> _Exercise instructions_
Using the data that follows, give again word for word the lines between the one holding "Document Type" and the one holding "and your headphones.", inclusive. Omit the pictures.

#### Provided records ####

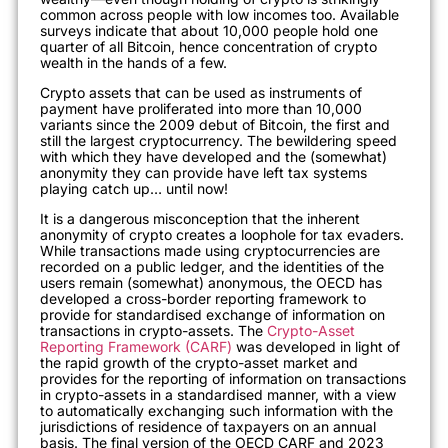
common across people with low incomes too. Available
surveys indicate that about 10,000 people hold one
quarter of all Bitcoin, hence concentration of crypto
wealth in the hands of a few.
Crypto assets that can be used as instruments of
payment have proliferated into more than 10,000
variants since the 2009 debut of Bitcoin, the first and
still the largest cryptocurrency. The bewildering speed
with which they have developed and the (somewhat)
anonymity they can provide have left tax systems
playing catch up… until now!
It is a dangerous
misconception that the inherent
anonymity
of crypto creates a loophole for tax evaders.
While transactions made using cryptocurrencies are
recorded on a public ledger, and the identities of the
users remain (somewhat) anonymous, t
he OECD has
developed a cross-border reporting framework to
provide for standardised exchange of information on
transactions in crypto-assets. The
Crypto-Asset
Reporting Framework (CARF)
was developed in light of
the rapid growth of the crypto-asset market and
provides for the reporting of information on transactions
in crypto-assets in a standardised manner, with a view
to
automatically exchanging such information with the
jurisdictions of residence of taxpayers on an annual
basis
. The final version of the OECD CARF and 2023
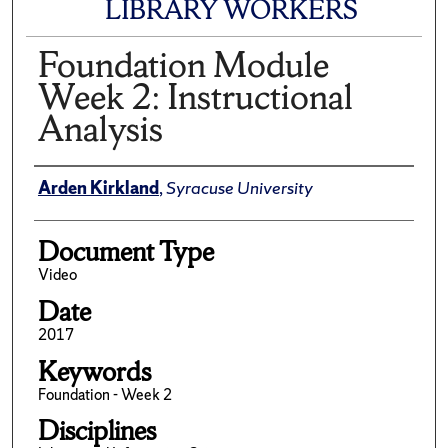
LIBRARY WORKERS
Foundation Module
Week 2: Instructional
Analysis
Author(s)/Creator(s)
Arden Kirkland
,
Syracuse University
Document Type
Video
Date
2017
Keywords
Foundation - Week 2
Disciplines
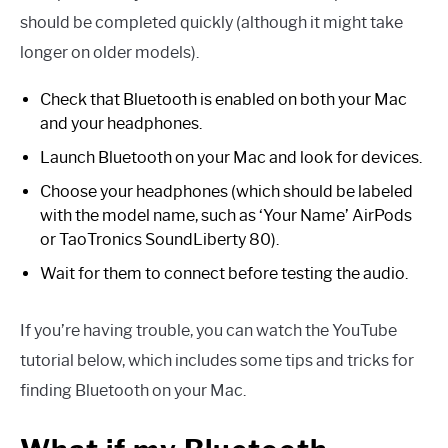
should be completed quickly (although it might take
longer on older models).
Check that Bluetooth is enabled on both your Mac
and your headphones.
Launch Bluetooth on your Mac and look for devices.
Choose your headphones (which should be labeled
with the model name, such as ‘Your Name’ AirPods
or TaoTronics SoundLiberty 80).
Wait for them to connect before testing the audio.
If you’re having trouble, you can watch the YouTube
tutorial below, which includes some tips and tricks for
finding Bluetooth on your Mac.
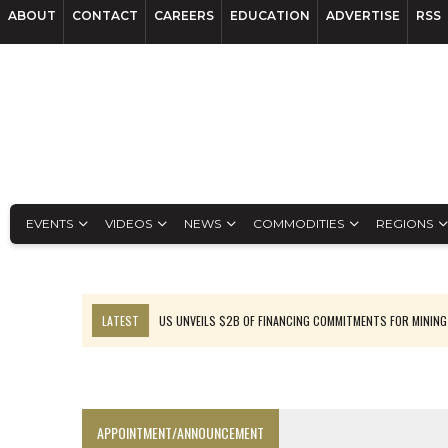
ABOUT
CONTACT
CAREERS
EDUCATION
ADVERTISE
RSS
EVENTS
VIDEOS
NEWS
COMMODITIES
REGIONS
LATEST
US UNVEILS $2B OF FINANCING COMMITMENTS FOR MINING
B2GOLD WINS MALI PERMIT AFTER GUIDANCE CUT
NGEX TO SPIN OUT SOUTH AMERICAN EXPLORATION COMPANY
RANKED: MID-SUMMER CAPITAL RAISINGS
APPOINTMENT/ANNOUNCEMENT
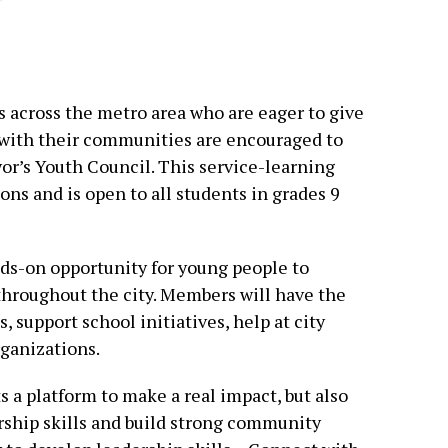
s across the metro area who are eager to give
 with their communities are encouraged to
or’s Youth Council. This service-learning
ns and is open to all students in grades 9
ds-on opportunity for young people to
throughout the city. Members will have the
 support school initiatives, help at city
rganizations.
 a platform to make a real impact, but also
rship skills and build strong community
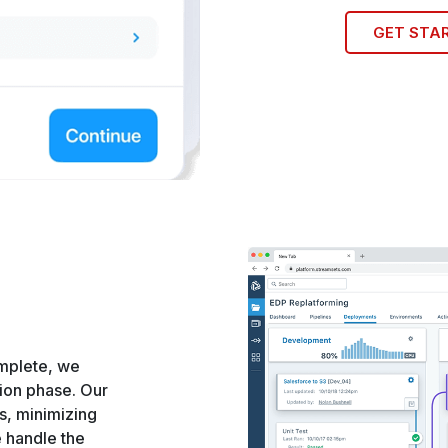
GET STA
mplete, we
ion phase. Our
s, minimizing
e handle the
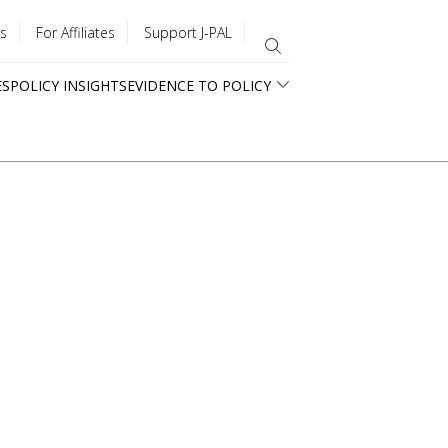
s
For Affiliates
Support J-PAL
ES
POLICY INSIGHTS
EVIDENCE TO POLICY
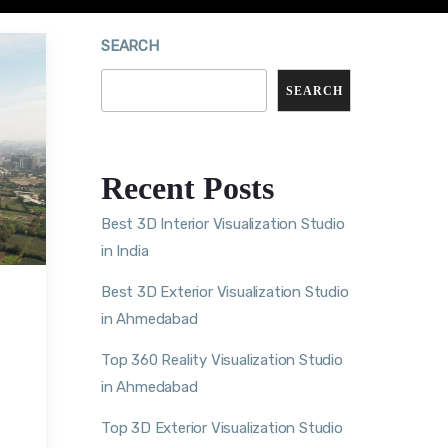
SEARCH
SEARCH
Recent Posts
Best 3D Interior Visualization Studio
in India
Best 3D Exterior Visualization Studio
in Ahmedabad
Top 360 Reality Visualization Studio
in Ahmedabad
Top 3D Exterior Visualization Studio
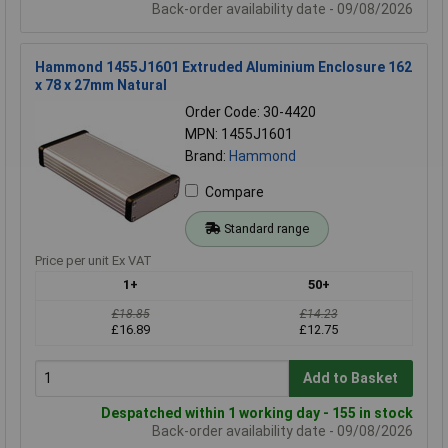
Back-order availability date - 09/08/2026
Hammond 1455J1601 Extruded Aluminium Enclosure 162
x 78 x 27mm Natural
Order Code: 30-4420
MPN: 1455J1601
Brand:
Hammond
Compare
Standard range
Price per unit Ex VAT
1+
50+
£18.85
£14.23
£16.89
£12.75
Add to Basket
Despatched within 1 working day - 155 in stock
Back-order availability date - 09/08/2026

####

> _Exercise output_
Document Type
Video
Date
2017
Keywords
Foundation - Week 2
Disciplines
should be completed quickly (although it might take
longer on older models).
Check that Bluetooth is enabled on both your Mac
and your headphones.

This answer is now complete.